§ **ABOUT THIS EXERCISE**: Begin with the line below holding "Nạp chồng toán tử một ngôi trong C++" and go on through the line holding "Дульные насадки, ДТК", duplicating each line exactly and leaving out pictures.

§ **EXTRACTED INFORMATION**:
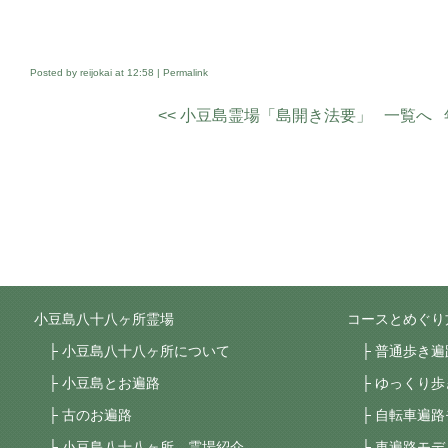
Posted by reijokai at
12:58
|
Permalink
<< 小豆島霊場「島開き法要」
一覧へ
小豆島八十八ヶ所霊場
コースとめぐり
小豆島八十八ヶ所について
普通歩き遍
小豆島とお遍路
ゆっくり歩
古のお遍路
自転車遍路
小豆島八十八ヶ所 霊場紹介
車遍路モデ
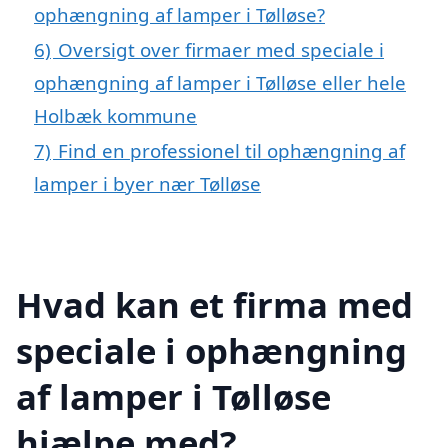
ophængning af lamper i Tølløse?
6)
Oversigt over firmaer med speciale i
ophængning af lamper i Tølløse eller hele
Holbæk kommune
7)
Find en professionel til ophængning af
lamper i byer nær Tølløse
Hvad kan et firma med
speciale i ophængning
af lamper i Tølløse
hjælpe med?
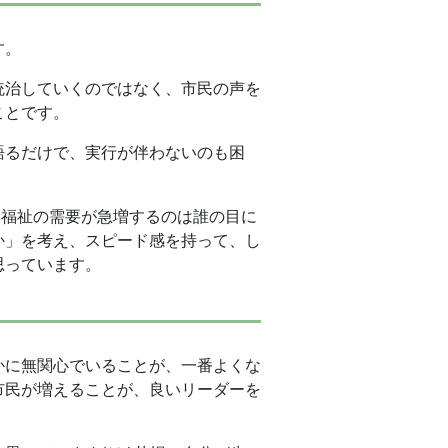
す。
統治していくのではなく、市民の声を
ことです。
語るだけで、実行が伴わないのも困
・福祉の需要が急増するのは誰の目に
か」を考え、スピード感を持って、し
思っています。
かに無関心でいることが、一番よくな
市民が増えることが、良いリーダーを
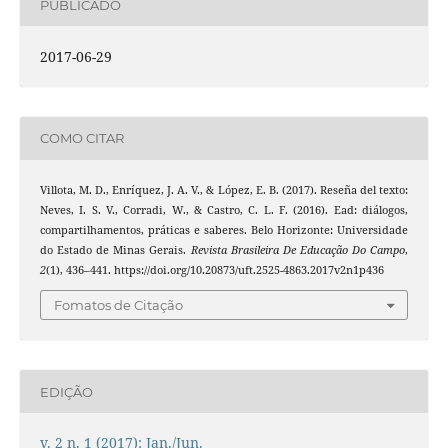
PUBLICADO
2017-06-29
COMO CITAR
Villota, M. D., Enríquez, J. A. V., & López, E. B. (2017). Reseña del texto:
Neves, I. S. V., Corradi, W., & Castro, C. L. F. (2016). Ead: diálogos,
compartilhamentos, práticas e saberes. Belo Horizonte: Universidade
do Estado de Minas Gerais.
Revista Brasileira De Educação Do Campo
,
2
(1), 436–441. https://doi.org/10.20873/uft.2525-4863.2017v2n1p436
Fomatos de Citação
EDIÇÃO
v. 2 n. 1 (2017): Jan./Jun.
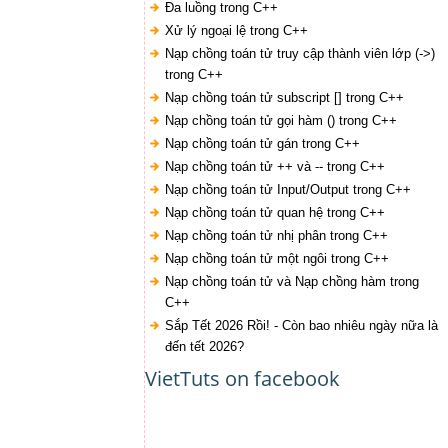
Đa luồng trong C++
Xử lý ngoại lệ trong C++
Nạp chồng toán tử truy cập thành viên lớp (->)
trong C++
Nạp chồng toán tử subscript [] trong C++
Nạp chồng toán tử gọi hàm () trong C++
Nạp chồng toán tử gán trong C++
Nạp chồng toán tử ++ và -- trong C++
Nạp chồng toán tử Input/Output trong C++
Nạp chồng toán tử quan hệ trong C++
Nạp chồng toán tử nhị phân trong C++
Nạp chồng toán tử một ngôi trong C++
Nạp chồng toán tử và Nạp chồng hàm trong
C++
Sắp Tết 2026 Rồi! - Còn bao nhiêu ngày nữa là
đến tết 2026?
VietTuts on facebook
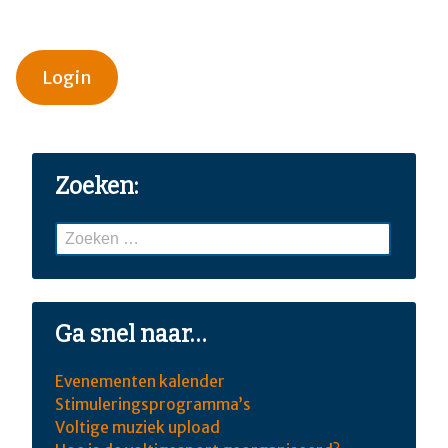
Login
Zoeken:
Zoeken
naar:
Ga snel naar…
Evenementen kalender
Stimuleringsprogramma’s
Voltige muziek upload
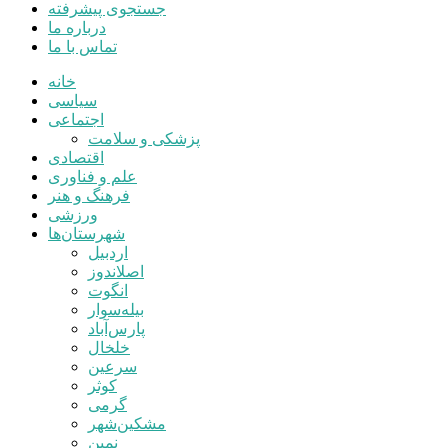
جستجوی پیشرفته
درباره ما
تماس با ما
خانه
سیاسی
اجتماعی
پزشکی و سلامت
اقتصادی
علم و فناوری
فرهنگ و هنر
ورزشی
شهرستان‌ها
اردبیل
اصلاندوز
انگوت
بیله‌سوار
پارس‌آباد
خلخال
سرعین
کوثر
گرمی
مشکین‌شهر
نمین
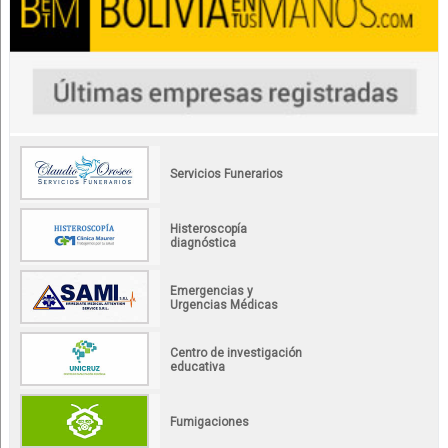
Servicios Funerarios
Histeroscopía
diagnóstica
Emergencias y
Urgencias Médicas
Centro de investigación
educativa
Fumigaciones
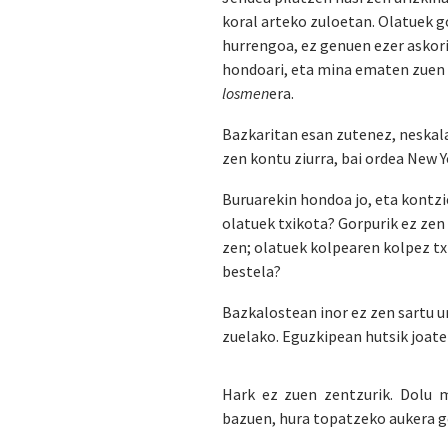
koral arteko zuloetan. Olatuek g
hurrengoa, ez genuen ezer askori
hondoari, eta mina ematen zuen k
losmen
era.
Bazkaritan esan zutenez, neskala
zen kontu ziurra, bai ordea New 
Buruarekin hondoa jo, eta kontzi
olatuek txikota? Gorpurik ez zen 
zen; olatuek kolpearen kolpez txi
bestela?
Bazkalostean inor ez zen sartu u
zuelako. Eguzkipean hutsik joate
Hark ez zuen zentzurik. Dolu m
bazuen, hura topatzeko aukera ge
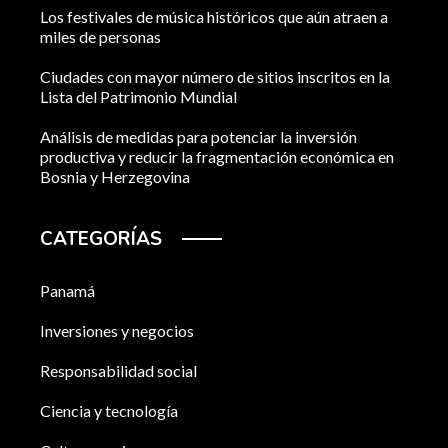
Los festivales de música históricos que aún atraen a
miles de personas
Ciudades con mayor número de sitios inscritos en la
Lista del Patrimonio Mundial
Análisis de medidas para potenciar la inversión
productiva y reducir la fragmentación económica en
Bosnia y Herzegovina
CATEGORÍAS
Panamá
Inversiones y negocios
Responsabilidad social
Ciencia y tecnología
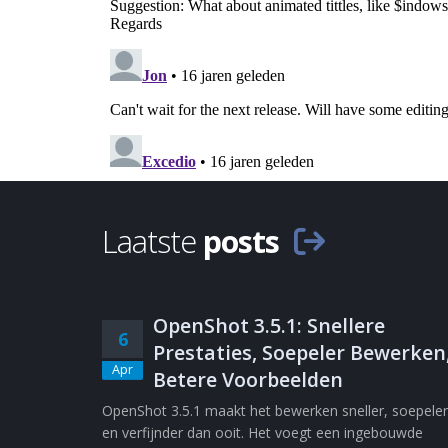
Laatste
posts
OpenShot 3.5.1: Snellere
6
Prestaties, Soepeler Bewerken
Apr
Betere Voorbeelden
OpenShot 3.5.1 maakt het bewerken sneller, soepeler
en verfijnder dan ooit. Het voegt een ingebouwde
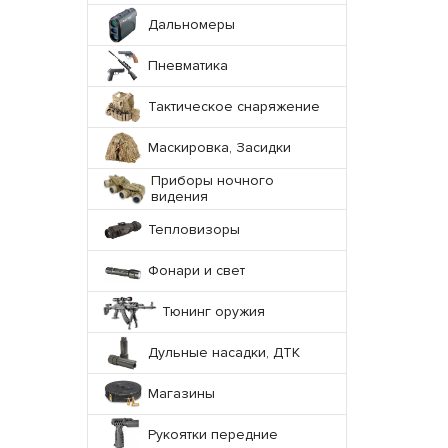
Дальномеры
Пневматика
Тактическое снаряжение
Маскировка, Засидки
Приборы ночного
видения
Тепловизоры
Фонари и свет
Тюнинг оружия
Дульные насадки, ДТК
Магазины
Рукоятки передние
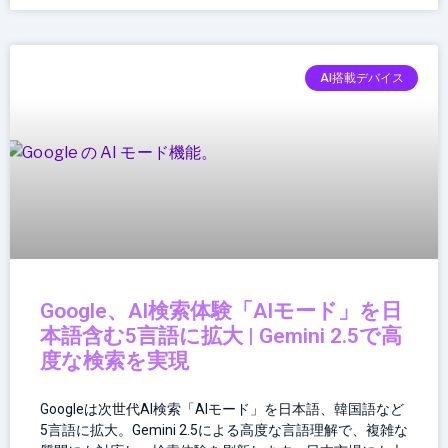
AI搭載デバイス
Google、AI検索体験「AIモード」を日
本語含む5言語に拡大 | Gemini 2.5で高
度な検索を実現
Googleは次世代AI検索「AIモード」を日本語、韓国語など
5言語に拡大。Gemini 2.5による高度な言語理解で、複雑な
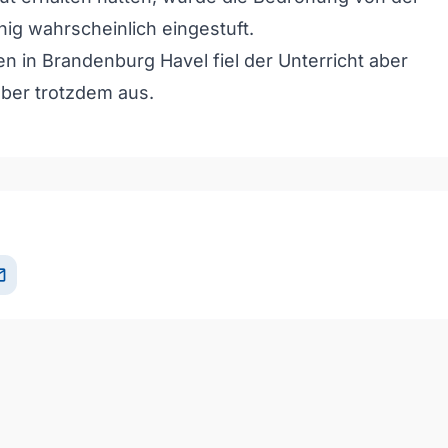
nig wahrscheinlich eingestuft.
en in Brandenburg Havel fiel der Unterricht aber
lber trotzdem aus.
il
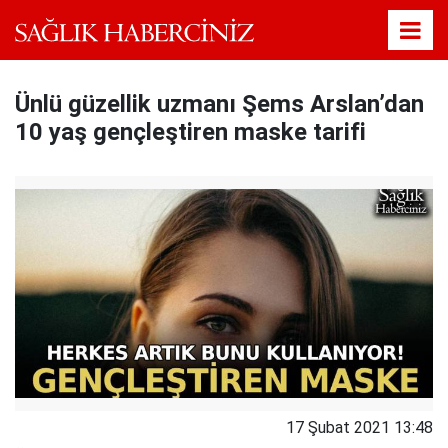
Ünlü güzellik uzmanı Şems Arslan’dan
10 yaş gençleştiren maske tarifi
17 Şubat 2021 13:48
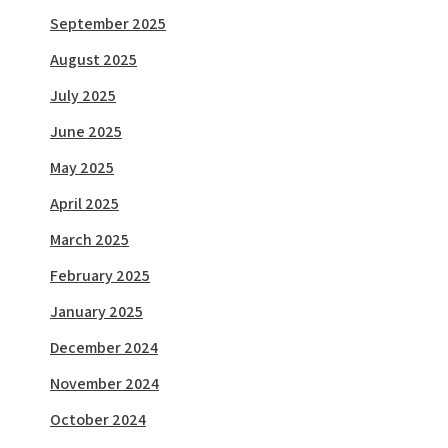
September 2025
August 2025
July 2025
June 2025
May 2025
April 2025
March 2025
February 2025
January 2025
December 2024
November 2024
October 2024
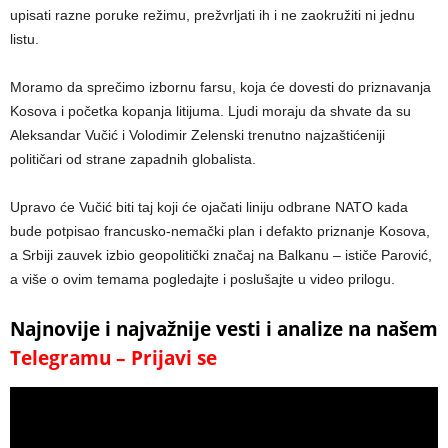
upisati razne poruke režimu, prežvrljati ih i ne zaokružiti ni jednu
listu.
Moramo da sprečimo izbornu farsu, koja će dovesti do priznavanja
Kosova i početka kopanja litijuma. Ljudi moraju da shvate da su
Aleksandar Vučić i Volodimir Zelenski trenutno najzaštićeniji
političari od strane zapadnih globalista.
Upravo će Vučić biti taj koji će ojačati liniju odbrane NATO kada
bude potpisao francusko-nemački plan i defakto priznanje Kosova,
a Srbiji zauvek izbio geopolitički značaj na Balkanu – ističe Parović,
a više o ovim temama pogledajte i poslušajte u video prilogu.
Najnovije i najvažnije vesti i analize na našem
Telegramu – Prijavi se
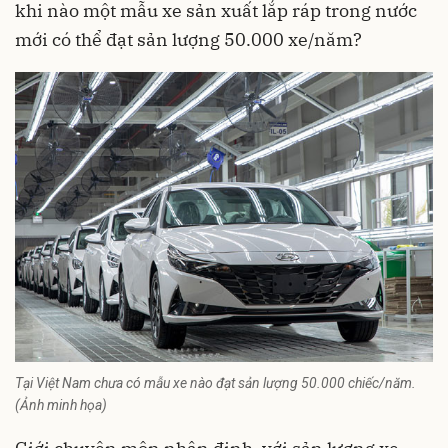
khi nào một mẫu xe sản xuất lắp ráp trong nước
mới có thể đạt sản lượng 50.000 xe/năm?
Tại Việt Nam chưa có mẫu xe nào đạt sản lượng 50.000 chiếc/năm.
(Ảnh minh họa)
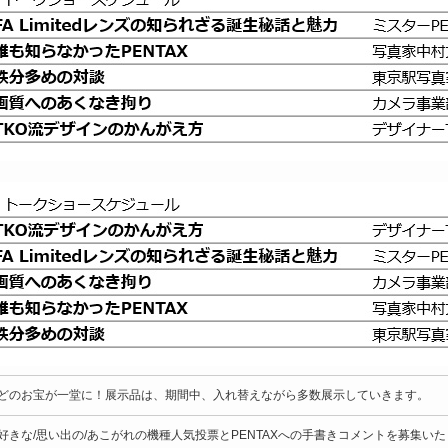
どのお宝が一堂に！展示品は、期間中、入れ替えながら多数展示していきます。
好きな/思い出の/あこがれの機種人気投票とPENTAXへの手書きコメントを募集い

§ **EXERCISE RESPONSE**:
Nạp chồng toán tử một ngôi trong C++
Nạp chồng toán tử và Nạp chồng hàm trong
C++
Sắp Tết 2026 Rồi! - Còn bao nhiêu ngày nữa là
đến tết 2026?
VietTuts on facebook
Login
Zoeken:
Zoeken
naar:
Ga snel naar…
Evenementen kalender
Stimuleringsprogramma’s
Voltige muziek upload
جستجوی پیشرفته
درباره ما
تماس با ما
خانه
سیاسی
اجتماعی
پزشکی و سلامت
اقتصادی
علم و فناوری
فرهنگ و هنر
ورزشی
شهرستان‌ها
اردبیل
اصلاندوز
انگوت
بیله‌سوار
پارس‌آباد
خلخال
سرعین
کوثر
گرمی
مشکین‌شهر
نمین
Servicios Funerarios
Histeroscopía
diagnóstica
Emergencias y
Urgencias Médicas
Centro de investigación
educativa
Fumigaciones
koral arteko zuloetan. Olatuek g
hurrengoa, ez genuen ezer askori
hondoari, eta mina ematen zuen k
losmen
era.
Bazkaritan esan zutenez, neskala
zen kontu ziurra, bai ordea New 
Buruarekin hondoa jo, eta kontzi
olatuek txikota? Gorpurik ez zen 
zen; olatuek kolpearen kolpez txi
bestela?
Bazkalostean inor ez zen sartu u
zuelako. Eguzkipean hutsik joate
Hark ez zuen zentzurik. Dolu m
bazuen, hura topatzeko aukera ge
Los festivales de música históricos que aún atraen a
miles de personas
Ciudades con mayor número de sitios inscritos en la
Lista del Patrimonio Mundial
Análisis de medidas para potenciar la inversión
productiva y reducir la fragmentación económica en
Bosnia y Herzegovina
CATEGORÍAS
Panamá
Inversiones y negocios
Responsabilidad social
Ciencia y tecnología
Laatste
posts
OpenShot 3.5.1: Snellere
6
Prestaties, Soepeler Bewerken
Apr
Betere Voorbeelden
OpenShot 3.5.1 maakt het bewerken sneller, soepeler
en verfijnder dan ooit. Het voegt een ingebouwde
Дальномеры
Пневматика
Тактическое снаряжение
Маскировка, Засидки
Приборы ночного
видения
Тепловизоры
Фонари и свет
Тюнинг оружия
Дульные насадки, ДТК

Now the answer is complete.